• [EXERCISE MATERIAL]:

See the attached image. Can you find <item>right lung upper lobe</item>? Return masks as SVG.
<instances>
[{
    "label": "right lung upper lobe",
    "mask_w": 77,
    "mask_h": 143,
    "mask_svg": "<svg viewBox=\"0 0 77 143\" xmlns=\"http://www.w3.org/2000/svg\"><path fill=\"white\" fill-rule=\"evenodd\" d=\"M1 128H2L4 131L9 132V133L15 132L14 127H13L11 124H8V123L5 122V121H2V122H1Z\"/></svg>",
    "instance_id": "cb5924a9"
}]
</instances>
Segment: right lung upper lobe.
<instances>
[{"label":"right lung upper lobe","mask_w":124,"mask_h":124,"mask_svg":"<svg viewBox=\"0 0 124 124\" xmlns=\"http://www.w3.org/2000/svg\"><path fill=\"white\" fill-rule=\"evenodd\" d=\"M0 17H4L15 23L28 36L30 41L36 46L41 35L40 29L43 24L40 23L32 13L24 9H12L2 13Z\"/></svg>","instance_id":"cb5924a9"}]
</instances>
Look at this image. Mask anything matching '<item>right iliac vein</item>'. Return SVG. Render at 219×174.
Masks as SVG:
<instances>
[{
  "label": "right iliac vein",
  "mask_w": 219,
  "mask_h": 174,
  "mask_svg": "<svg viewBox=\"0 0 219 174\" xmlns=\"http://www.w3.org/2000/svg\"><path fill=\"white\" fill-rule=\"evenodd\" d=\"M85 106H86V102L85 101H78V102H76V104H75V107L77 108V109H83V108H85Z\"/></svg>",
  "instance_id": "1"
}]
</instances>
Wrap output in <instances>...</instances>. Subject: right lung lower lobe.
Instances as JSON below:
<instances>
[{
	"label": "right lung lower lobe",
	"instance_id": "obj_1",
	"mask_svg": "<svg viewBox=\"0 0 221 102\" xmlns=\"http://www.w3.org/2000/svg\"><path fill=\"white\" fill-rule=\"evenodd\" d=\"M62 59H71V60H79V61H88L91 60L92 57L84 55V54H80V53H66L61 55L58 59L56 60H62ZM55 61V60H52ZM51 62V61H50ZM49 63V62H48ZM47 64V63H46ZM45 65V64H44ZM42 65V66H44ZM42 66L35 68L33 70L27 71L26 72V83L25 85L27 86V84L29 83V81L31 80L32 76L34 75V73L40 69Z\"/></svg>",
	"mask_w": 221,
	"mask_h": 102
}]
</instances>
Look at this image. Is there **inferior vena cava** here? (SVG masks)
* * *
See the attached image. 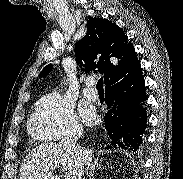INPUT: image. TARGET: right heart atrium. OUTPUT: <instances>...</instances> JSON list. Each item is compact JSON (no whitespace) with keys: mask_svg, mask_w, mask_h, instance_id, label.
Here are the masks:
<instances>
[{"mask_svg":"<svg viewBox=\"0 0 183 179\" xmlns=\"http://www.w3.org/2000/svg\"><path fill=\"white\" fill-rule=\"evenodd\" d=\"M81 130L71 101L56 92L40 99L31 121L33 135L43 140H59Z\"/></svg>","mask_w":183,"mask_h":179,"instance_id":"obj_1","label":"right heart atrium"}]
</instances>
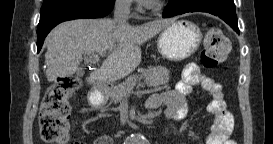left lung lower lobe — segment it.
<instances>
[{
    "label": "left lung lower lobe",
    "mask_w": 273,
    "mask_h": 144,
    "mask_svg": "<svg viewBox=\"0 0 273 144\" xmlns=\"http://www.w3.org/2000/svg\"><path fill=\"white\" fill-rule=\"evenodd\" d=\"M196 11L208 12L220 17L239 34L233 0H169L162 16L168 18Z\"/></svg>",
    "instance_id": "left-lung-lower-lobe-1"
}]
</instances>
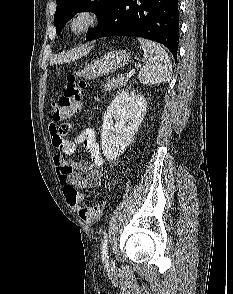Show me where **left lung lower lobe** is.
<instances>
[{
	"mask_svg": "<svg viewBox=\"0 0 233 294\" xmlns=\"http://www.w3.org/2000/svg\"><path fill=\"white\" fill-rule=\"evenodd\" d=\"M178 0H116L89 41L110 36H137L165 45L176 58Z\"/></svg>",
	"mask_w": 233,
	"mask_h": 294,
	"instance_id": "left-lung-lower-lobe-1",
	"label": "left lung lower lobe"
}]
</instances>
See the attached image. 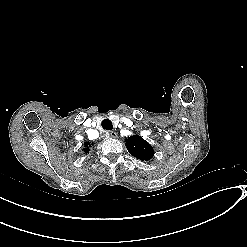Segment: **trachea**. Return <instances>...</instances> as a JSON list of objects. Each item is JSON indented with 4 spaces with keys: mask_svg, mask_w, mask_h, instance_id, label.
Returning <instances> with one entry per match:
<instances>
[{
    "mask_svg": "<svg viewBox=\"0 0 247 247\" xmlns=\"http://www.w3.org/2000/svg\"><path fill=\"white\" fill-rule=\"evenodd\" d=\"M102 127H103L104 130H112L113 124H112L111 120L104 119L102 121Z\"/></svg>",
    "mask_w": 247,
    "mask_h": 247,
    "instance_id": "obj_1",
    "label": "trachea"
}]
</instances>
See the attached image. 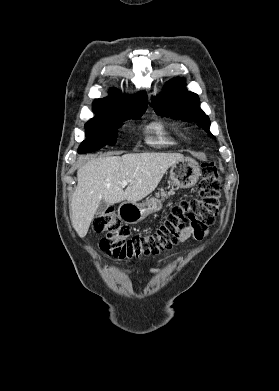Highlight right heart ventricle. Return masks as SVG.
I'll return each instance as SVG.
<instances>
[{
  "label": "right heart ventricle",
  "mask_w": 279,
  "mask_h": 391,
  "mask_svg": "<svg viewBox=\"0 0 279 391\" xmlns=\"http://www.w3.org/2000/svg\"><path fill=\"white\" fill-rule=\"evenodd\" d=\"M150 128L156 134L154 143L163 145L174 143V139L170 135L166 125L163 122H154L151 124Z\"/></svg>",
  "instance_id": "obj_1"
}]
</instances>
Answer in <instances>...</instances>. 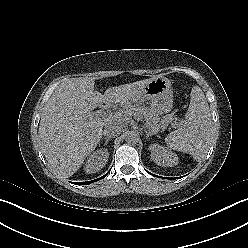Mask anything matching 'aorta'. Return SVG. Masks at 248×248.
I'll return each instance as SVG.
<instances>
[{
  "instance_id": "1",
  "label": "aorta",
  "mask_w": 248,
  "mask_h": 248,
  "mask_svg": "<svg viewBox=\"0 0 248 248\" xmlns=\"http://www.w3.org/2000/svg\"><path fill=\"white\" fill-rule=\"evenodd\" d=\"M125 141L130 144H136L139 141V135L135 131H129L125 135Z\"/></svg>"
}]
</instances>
---
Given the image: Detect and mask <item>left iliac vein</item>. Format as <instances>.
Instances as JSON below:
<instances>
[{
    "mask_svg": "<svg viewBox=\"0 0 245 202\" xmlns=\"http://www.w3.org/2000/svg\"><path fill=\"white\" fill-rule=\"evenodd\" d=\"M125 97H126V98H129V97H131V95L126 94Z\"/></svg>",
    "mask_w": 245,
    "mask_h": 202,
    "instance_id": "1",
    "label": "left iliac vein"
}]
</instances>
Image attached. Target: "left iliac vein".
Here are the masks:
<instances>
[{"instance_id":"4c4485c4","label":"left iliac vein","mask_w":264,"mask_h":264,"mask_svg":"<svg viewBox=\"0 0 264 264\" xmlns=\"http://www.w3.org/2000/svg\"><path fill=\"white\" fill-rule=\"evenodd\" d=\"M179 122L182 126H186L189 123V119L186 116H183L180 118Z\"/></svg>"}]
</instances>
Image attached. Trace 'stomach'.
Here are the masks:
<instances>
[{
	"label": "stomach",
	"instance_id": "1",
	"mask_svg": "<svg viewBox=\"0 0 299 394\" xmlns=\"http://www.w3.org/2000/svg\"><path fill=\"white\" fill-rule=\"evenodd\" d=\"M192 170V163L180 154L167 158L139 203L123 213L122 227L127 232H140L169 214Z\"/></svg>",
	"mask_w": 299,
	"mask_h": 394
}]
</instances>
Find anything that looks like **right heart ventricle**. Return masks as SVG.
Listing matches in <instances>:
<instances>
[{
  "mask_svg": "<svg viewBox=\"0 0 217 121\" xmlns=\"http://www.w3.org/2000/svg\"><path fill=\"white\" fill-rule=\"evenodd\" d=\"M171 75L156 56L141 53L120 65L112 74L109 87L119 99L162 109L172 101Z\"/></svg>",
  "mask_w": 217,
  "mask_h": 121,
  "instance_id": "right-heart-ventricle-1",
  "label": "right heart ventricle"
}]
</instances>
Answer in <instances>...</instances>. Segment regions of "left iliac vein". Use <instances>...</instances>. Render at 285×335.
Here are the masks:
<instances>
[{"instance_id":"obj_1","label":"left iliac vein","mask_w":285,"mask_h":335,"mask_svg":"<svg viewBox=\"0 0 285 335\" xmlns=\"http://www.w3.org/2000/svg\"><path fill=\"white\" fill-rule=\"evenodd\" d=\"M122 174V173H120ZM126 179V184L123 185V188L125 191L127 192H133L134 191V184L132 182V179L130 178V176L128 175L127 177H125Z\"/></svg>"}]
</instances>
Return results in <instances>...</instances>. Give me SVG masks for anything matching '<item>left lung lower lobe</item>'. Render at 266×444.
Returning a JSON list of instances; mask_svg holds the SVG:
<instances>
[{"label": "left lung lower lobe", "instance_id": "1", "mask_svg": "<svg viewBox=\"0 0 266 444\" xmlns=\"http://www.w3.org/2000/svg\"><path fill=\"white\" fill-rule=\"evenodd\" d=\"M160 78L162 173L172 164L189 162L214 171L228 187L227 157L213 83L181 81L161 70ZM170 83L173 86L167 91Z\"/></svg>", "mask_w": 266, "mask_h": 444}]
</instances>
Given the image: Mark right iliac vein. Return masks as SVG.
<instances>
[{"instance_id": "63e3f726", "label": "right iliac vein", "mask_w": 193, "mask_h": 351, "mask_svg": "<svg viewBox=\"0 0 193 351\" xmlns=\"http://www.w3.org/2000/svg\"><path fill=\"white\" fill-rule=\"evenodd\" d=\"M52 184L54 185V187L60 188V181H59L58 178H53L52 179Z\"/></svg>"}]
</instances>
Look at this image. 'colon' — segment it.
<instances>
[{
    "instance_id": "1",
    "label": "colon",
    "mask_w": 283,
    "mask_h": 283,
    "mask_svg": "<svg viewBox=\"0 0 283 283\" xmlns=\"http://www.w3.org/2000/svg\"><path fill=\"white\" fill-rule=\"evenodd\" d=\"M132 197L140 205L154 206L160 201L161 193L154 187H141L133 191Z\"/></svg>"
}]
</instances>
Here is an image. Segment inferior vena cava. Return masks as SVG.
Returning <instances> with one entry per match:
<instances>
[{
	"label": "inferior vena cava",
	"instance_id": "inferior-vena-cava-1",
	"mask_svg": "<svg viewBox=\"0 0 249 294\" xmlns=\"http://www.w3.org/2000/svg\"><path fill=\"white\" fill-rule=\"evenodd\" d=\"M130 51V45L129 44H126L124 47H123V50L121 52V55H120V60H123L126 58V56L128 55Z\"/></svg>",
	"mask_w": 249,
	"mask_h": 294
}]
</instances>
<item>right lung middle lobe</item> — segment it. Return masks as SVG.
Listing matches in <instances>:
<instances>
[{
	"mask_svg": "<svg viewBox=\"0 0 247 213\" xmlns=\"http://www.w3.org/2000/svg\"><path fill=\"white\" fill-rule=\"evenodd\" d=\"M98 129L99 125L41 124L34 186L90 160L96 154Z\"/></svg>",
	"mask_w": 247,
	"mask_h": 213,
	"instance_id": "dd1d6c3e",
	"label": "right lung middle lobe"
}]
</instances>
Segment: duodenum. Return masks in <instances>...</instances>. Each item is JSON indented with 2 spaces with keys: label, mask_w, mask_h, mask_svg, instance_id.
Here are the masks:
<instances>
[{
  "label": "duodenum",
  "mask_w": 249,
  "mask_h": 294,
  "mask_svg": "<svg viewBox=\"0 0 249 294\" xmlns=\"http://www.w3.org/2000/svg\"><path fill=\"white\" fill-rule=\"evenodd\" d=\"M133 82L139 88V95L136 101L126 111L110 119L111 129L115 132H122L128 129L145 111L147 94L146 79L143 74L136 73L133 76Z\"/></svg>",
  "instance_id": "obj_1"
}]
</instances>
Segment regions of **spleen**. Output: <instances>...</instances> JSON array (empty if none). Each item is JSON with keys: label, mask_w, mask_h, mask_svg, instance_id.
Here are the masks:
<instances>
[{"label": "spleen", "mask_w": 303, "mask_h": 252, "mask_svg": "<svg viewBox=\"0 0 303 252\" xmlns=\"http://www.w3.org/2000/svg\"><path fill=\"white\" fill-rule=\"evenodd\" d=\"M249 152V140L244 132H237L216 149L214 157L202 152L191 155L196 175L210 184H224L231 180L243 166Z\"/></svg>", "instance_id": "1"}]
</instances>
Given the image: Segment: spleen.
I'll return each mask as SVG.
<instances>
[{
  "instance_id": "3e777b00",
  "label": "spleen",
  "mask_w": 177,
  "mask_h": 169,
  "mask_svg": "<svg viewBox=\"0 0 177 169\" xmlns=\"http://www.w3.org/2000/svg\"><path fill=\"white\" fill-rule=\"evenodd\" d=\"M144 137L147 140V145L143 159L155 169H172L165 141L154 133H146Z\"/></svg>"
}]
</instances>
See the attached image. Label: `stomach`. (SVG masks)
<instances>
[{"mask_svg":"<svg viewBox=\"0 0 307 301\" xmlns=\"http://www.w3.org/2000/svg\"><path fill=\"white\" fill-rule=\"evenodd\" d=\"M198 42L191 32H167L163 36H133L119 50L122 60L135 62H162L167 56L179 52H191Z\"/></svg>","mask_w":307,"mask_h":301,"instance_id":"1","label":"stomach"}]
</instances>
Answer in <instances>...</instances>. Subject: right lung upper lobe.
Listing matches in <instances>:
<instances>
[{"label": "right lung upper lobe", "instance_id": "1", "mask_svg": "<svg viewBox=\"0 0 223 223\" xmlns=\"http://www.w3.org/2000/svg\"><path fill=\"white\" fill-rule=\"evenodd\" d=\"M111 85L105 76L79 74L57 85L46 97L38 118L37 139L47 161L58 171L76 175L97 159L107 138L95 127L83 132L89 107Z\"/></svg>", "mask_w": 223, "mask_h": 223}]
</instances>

• [TASK STATEMENT]:
Take the stretch of lines above from the one containing "Wrap output in" through the one containing "Look at this image. Is" and repeat it exactly, adding no other line.

• [COMPLETED TASK]:
Wrap output in <instances>...</instances>. Subject: right lung lower lobe.
Instances as JSON below:
<instances>
[{
	"label": "right lung lower lobe",
	"instance_id": "obj_1",
	"mask_svg": "<svg viewBox=\"0 0 221 102\" xmlns=\"http://www.w3.org/2000/svg\"><path fill=\"white\" fill-rule=\"evenodd\" d=\"M62 59H71V60H79V61H88L91 60L92 57L84 55V54H80V53H66L61 55L58 59L56 60H62ZM55 61V60H52ZM51 62V61H50ZM49 63V62H48ZM47 64V63H46ZM45 65V64H44ZM42 65V66H44ZM42 66L35 68L33 70L27 71L26 72V83L25 85L27 86V84L29 83V81L31 80L32 76L34 75V73L40 69Z\"/></svg>",
	"mask_w": 221,
	"mask_h": 102
}]
</instances>
Look at this image. Is there **inferior vena cava** here? (SVG masks)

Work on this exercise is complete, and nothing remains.